Work instructions:
Your answer should consist of the lines in the listing that hold "their".

[Start of section]

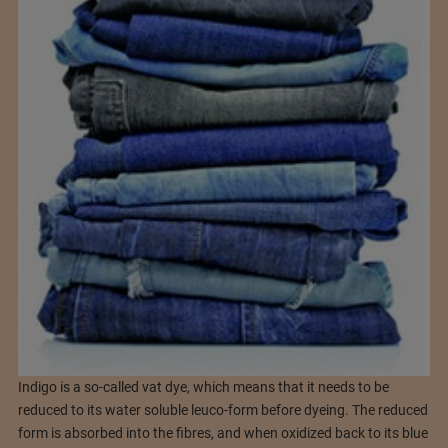
Indigo is a so-called vat dye, which means that it needs to be
reduced to its water soluble leuco-form before dyeing. The reduced
form is absorbed into the fibres, and when oxidized back to its blue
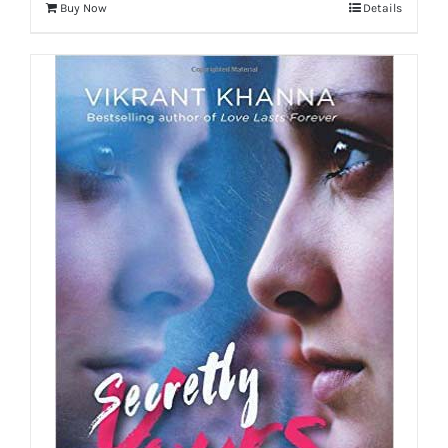
Buy Now
Details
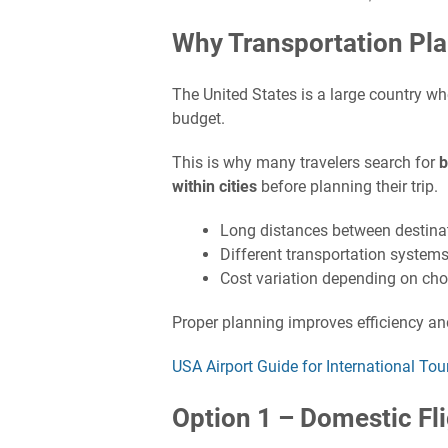
Why Transportation Plan
The United States is a large country wh
budget.
This is why many travelers search for
b
within cities
before planning their trip.
Long distances between destina
Different transportation systems
Cost variation depending on cho
Proper planning improves efficiency an
USA Airport Guide for International Tou
Option 1 – Domestic Fl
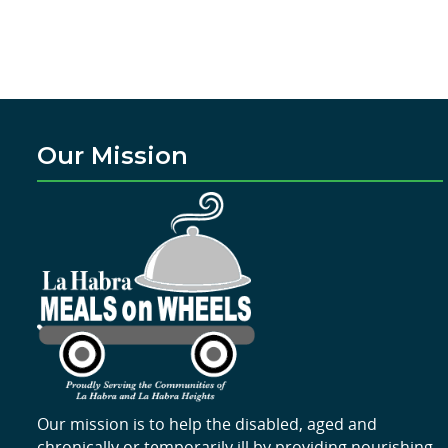
Our Mission
Our mission is to help the disabled, aged and
chronically or temporarily ill by providing nourishing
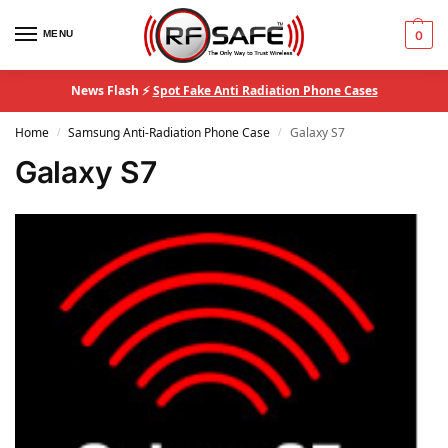
MENU
0
News Flash ⚡
Spot Fake Anti Radiation Phone Cases
Home
Samsung Anti-Radiation Phone Case
Galaxy S7
/
/
Galaxy S7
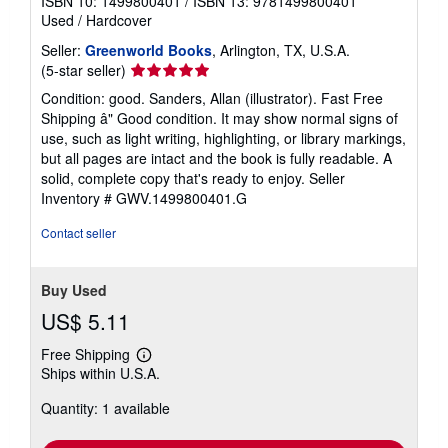
ISBN 10: 1499800401
/
ISBN 13: 9781499800401
Used
/
Hardcover
Seller:
Greenworld Books
, Arlington, TX, U.S.A.
Seller
(5-star seller)
rating
Condition: good. Sanders, Allan (illustrator). Fast Free
5
Shipping â" Good condition. It may show normal signs of
out
use, such as light writing, highlighting, or library markings,
of
but all pages are intact and the book is fully readable. A
5
solid, complete copy that's ready to enjoy.
Seller
stars
Inventory # GWV.1499800401.G
Contact seller
Buy Used
US$ 5.11
Free Shipping
Learn
Ships within U.S.A.
more
about
Quantity: 1 available
shipping
rates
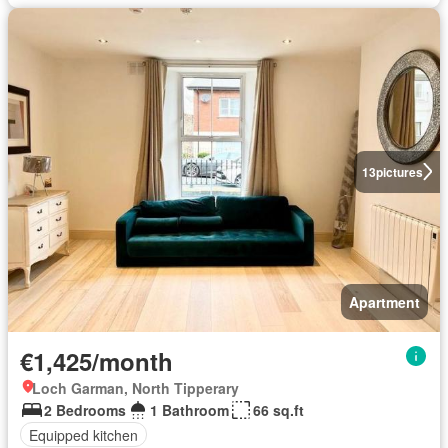
13
pictures
Apartment
€1,425/month
Loch Garman, North Tipperary
2 Bedrooms
1 Bathroom
66 sq.ft
Equipped kitchen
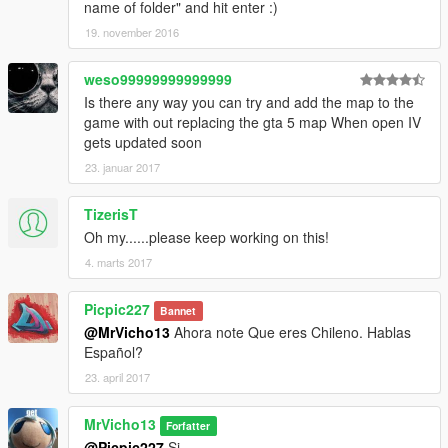
name of folder" and hit enter :)
19. november 2016
weso99999999999999
Is there any way you can try and add the map to the
game with out replacing the gta 5 map When open IV
gets updated soon
23. januar 2017
TizerisT
Oh my......please keep working on this!
4. marts 2017
Picpic227
Bannet
@MrVicho13
Ahora note Que eres Chileno. Hablas
Español?
23. april 2017
MrVicho13
Forfatter
@Picpic227
Si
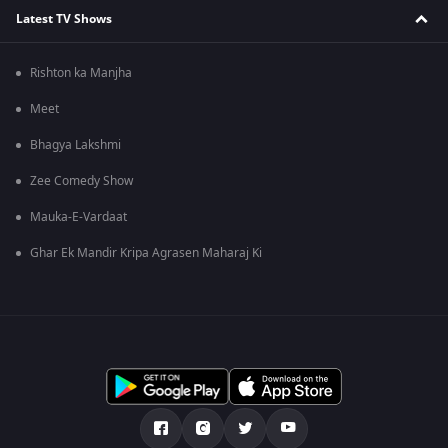
Latest TV Shows
Rishton ka Manjha
Meet
Bhagya Lakshmi
Zee Comedy Show
Mauka-E-Vardaat
Ghar Ek Mandir Kripa Agrasen Maharaj Ki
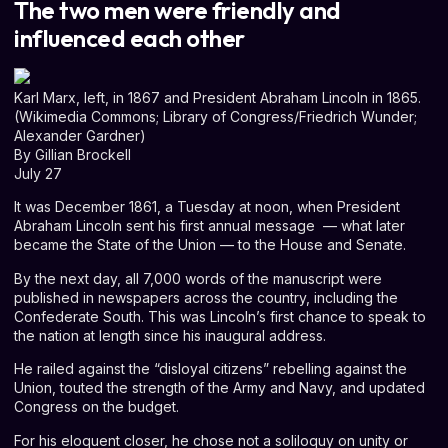
The two men were friendly and
influenced each other
Karl Marx, left, in 1867 and President Abraham Lincoln in 1865.
(Wikimedia Commons; Library of Congress/Friedrich Wunder;
Alexander Gardner)
By
Gillian Brockell
July 27
It was December 1861, a Tuesday at noon, when President
Abraham Lincoln sent his first
annual message
⁠ — what later
became the State of the Union ⁠— to the House and Senate.
By the next day, all 7,000 words of the manuscript were
published in newspapers across the country, including the
Confederate South. This was Lincoln’s first chance to speak to
the nation at length since his inaugural address.
He railed against the “disloyal citizens” rebelling against the
Union, touted the strength of the Army and Navy, and updated
Congress on the budget.
For his eloquent closer, he chose not a soliloquy on unity or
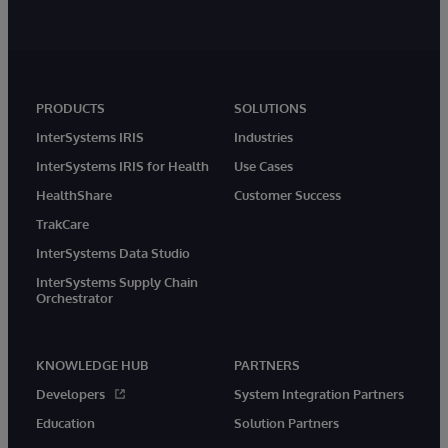
PRODUCTS
SOLUTIONS
InterSystems IRIS
Industries
InterSystems IRIS for Health
Use Cases
HealthShare
Customer Success
TrakCare
InterSystems Data Studio
InterSystems Supply Chain
Orchestrator
KNOWLEDGE HUB
PARTNERS
Developers
System Integration Partners
Education
Solution Partners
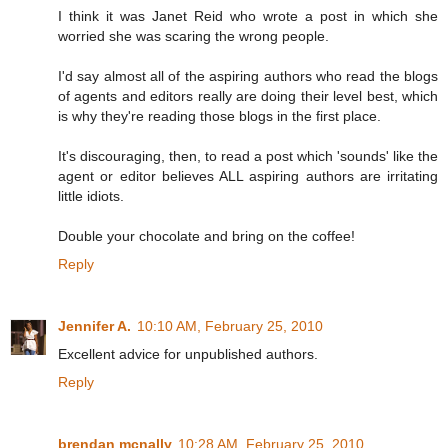
I think it was Janet Reid who wrote a post in which she
worried she was scaring the wrong people.
I'd say almost all of the aspiring authors who read the blogs
of agents and editors really are doing their level best, which
is why they're reading those blogs in the first place.
It's discouraging, then, to read a post which 'sounds' like the
agent or editor believes ALL aspiring authors are irritating
little idiots.
Double your chocolate and bring on the coffee!
Reply
Jennifer A.
10:10 AM, February 25, 2010
Excellent advice for unpublished authors.
Reply
brendan mcnally
10:28 AM, February 25, 2010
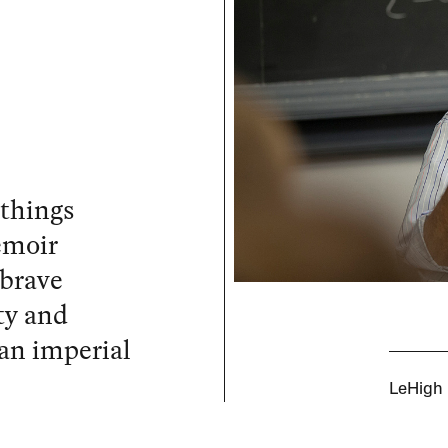
 things
emoir
 brave
ty and
an imperial
LeHigh U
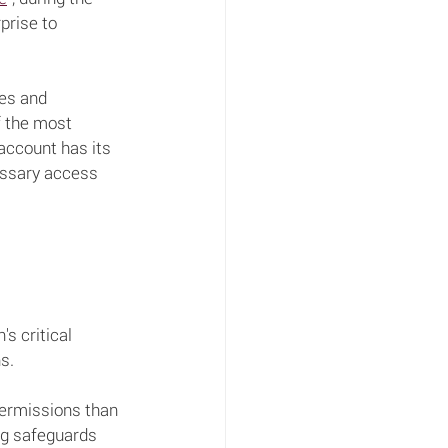
prise to 
ces and 
f the most 
 account has its 
cessary access 
s critical 
s.
permissions than 
ng safeguards 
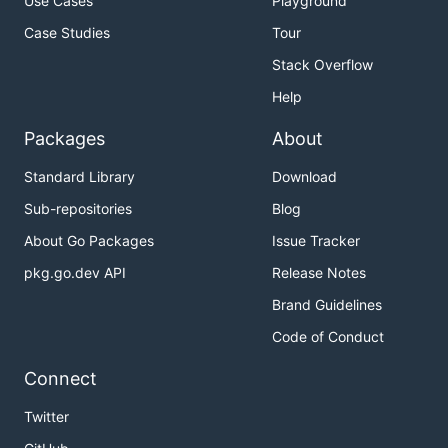
Use Cases
Playground
Case Studies
Tour
Stack Overflow
Help
Packages
About
Standard Library
Download
Sub-repositories
Blog
About Go Packages
Issue Tracker
pkg.go.dev API
Release Notes
Brand Guidelines
Code of Conduct
Connect
Twitter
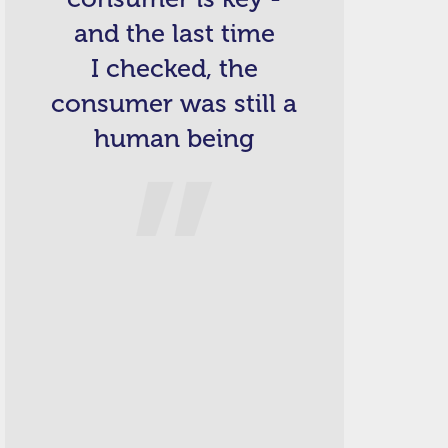
and the last time
I checked, the
consumer was still a
human being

[End of section]

Written response:
before planning their trip.
of agents and editors really are doing their level best, which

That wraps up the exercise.